→ About this exercise: Nothing should appear in the answer except the lines from the one containing "Certificados e Diplomas" through the end of the listing, repeated exactly.

→ Records to use:
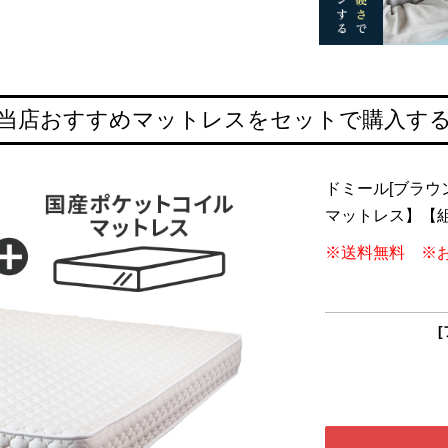
当店おすすめマットレスをセットで購入す
ドミール[ブラウ
マットレス】【
※送料無料 ※
[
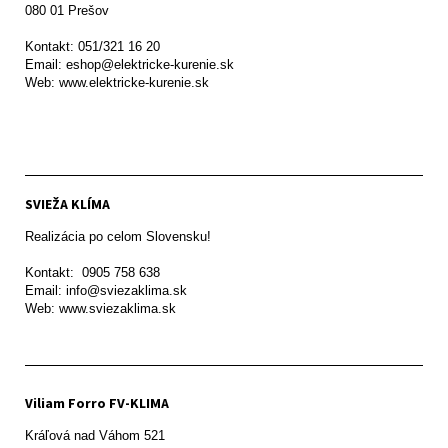
080 01 Prešov  

Kontakt: 051/321 16 20

Email: eshop@elektricke-kurenie.sk

Web: www.elektricke-kurenie.sk

SVIEŽA KLÍMA
Realizácia po celom Slovensku!

Kontakt:  0905 758 638

Email: info@sviezaklima.sk

Web: www.sviezaklima.sk
Viliam Forro FV-KLIMA
Kráľová nad Váhom 521
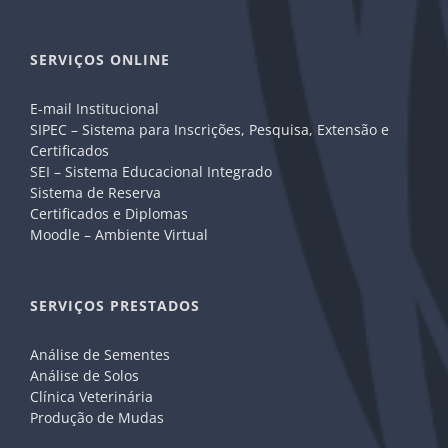
SERVIÇOS ONLINE
E-mail Institucional
SIPEC – Sistema para Inscrições, Pesquisa, Extensão e
Certificados
SEI – Sistema Educacional Integrado
Sistema de Reserva
Certificados e Diplomas
Moodle – Ambiente Virtual
SERVIÇOS PRESTADOS
Análise de Sementes
Análise de Solos
Clínica Veterinária
Produção de Mudas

→ Solution to the problem:
Certificados e Diplomas
Moodle – Ambiente Virtual
SERVIÇOS PRESTADOS
Análise de Sementes
Análise de Solos
Clínica Veterinária
Produção de Mudas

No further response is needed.